---
title: "Introduction to {rtables}"
author: "Gabriel Becker and Adrian Waddell"
date: "`r Sys.Date()`"
output: rmarkdown::html_vignette
vignette: >
  %\VignetteIndexEntry{Introduction to {rtables}}
  %\VignetteEncoding{UTF-8}
  %\VignetteEngine{knitr::rmarkdown}
editor_options:
  chunk_output_type: console
---


```{r, include = FALSE}
suggested_dependent_pkgs <- c("dplyr")
knitr::opts_chunk$set(
  collapse = TRUE,
  comment = "#>",
  eval = all(vapply(
    suggested_dependent_pkgs,
    requireNamespace,
    logical(1),
    quietly = TRUE
  ))
)
```
```{r, echo=FALSE}
knitr::opts_chunk$set(comment = "#")
```

## Introduction

The `rtables` package provides a framework to create, tabulate, and
output tables in R. Most of the design requirements for `rtables`
have their origin in studying tables that are commonly used to report
analyses from clinical trials; however, we were careful to keep
`rtables` a general purpose toolkit.

In this vignette, we give a short introduction into `rtables` and
tabulating a table.

The content in this vignette is based on the following two resources:

* The [`rtables` useR 2020 presentation](https://www.youtube.com/watch?v=CBQzZ8ZhXLA)
by Gabriel Becker
* [`rtables` - A Framework For Creating Complex Structured Reporting Tables Via
Multi-Level Faceted Computations](https://arxiv.org/pdf/2306.16610).
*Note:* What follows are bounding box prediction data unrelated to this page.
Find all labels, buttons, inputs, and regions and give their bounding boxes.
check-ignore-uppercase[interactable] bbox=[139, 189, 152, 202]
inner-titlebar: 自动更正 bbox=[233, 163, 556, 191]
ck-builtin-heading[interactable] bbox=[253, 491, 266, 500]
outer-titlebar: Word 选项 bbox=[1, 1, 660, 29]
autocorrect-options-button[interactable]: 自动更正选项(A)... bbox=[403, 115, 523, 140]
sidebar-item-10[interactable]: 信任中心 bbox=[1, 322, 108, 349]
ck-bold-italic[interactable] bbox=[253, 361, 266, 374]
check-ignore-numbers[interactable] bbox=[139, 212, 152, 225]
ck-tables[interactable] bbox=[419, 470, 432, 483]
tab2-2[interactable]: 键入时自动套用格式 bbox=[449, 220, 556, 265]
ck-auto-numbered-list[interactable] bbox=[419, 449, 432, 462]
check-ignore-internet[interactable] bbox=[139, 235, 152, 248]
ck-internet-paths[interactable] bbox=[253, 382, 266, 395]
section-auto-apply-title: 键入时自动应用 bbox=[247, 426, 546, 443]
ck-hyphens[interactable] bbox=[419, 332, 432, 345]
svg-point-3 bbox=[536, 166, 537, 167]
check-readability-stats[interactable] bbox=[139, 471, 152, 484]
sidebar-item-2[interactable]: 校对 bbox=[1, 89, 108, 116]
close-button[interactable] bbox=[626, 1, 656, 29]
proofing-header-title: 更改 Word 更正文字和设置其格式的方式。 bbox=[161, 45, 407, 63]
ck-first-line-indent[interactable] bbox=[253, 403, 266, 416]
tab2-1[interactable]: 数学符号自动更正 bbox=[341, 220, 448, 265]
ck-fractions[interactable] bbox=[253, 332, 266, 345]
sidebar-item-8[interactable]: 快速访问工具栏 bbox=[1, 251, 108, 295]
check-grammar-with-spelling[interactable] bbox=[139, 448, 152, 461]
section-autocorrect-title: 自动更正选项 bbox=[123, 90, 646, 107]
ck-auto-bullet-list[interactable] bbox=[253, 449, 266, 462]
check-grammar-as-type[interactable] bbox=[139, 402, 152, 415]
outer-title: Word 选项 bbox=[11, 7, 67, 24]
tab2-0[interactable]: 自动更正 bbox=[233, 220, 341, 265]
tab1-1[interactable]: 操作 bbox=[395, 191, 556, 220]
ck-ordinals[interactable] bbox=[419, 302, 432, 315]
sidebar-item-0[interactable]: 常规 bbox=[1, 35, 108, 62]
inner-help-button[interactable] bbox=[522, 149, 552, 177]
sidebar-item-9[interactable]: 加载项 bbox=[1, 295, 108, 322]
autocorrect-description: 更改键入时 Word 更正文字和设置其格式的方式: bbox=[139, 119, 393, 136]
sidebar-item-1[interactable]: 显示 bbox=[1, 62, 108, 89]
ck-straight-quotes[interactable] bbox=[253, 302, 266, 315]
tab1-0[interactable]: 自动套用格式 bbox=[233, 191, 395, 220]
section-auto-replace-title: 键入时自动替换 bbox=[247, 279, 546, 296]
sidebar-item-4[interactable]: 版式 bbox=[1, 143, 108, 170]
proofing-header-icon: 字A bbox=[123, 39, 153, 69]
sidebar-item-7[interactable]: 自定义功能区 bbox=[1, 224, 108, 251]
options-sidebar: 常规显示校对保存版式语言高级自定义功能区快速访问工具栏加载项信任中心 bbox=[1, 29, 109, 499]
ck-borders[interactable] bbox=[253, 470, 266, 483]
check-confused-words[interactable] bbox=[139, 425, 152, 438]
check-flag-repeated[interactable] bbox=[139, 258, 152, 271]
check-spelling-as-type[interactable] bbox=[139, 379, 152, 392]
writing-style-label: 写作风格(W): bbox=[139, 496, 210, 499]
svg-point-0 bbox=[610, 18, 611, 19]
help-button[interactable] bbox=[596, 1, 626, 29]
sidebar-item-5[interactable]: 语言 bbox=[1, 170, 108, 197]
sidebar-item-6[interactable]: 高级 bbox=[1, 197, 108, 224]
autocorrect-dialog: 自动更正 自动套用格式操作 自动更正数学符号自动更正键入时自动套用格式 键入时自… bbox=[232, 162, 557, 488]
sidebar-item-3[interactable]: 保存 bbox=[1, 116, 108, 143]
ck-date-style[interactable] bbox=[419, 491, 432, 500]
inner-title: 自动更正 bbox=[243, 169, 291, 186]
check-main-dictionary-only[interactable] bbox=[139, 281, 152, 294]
The packages used in this vignette are `rtables` and `dplyr`:

```{r, message=FALSE}
library(rtables)
library(dplyr)
```

## Overview

To build a table using `rtables` two components are required: A layout constructed
using `rtables` functions, and a `data.frame` of unaggregated data. These two
elements are combined to build a table object. Table objects contain information
about both the content and the structure of the table, as well as instructions on
how this information should be processed to construct the table. After obtaining the
table object, a formatted table can be printed in ASCII format, or exported to a
variety of other formats (`.txt`, `.pdf`, `.docx`, etc.).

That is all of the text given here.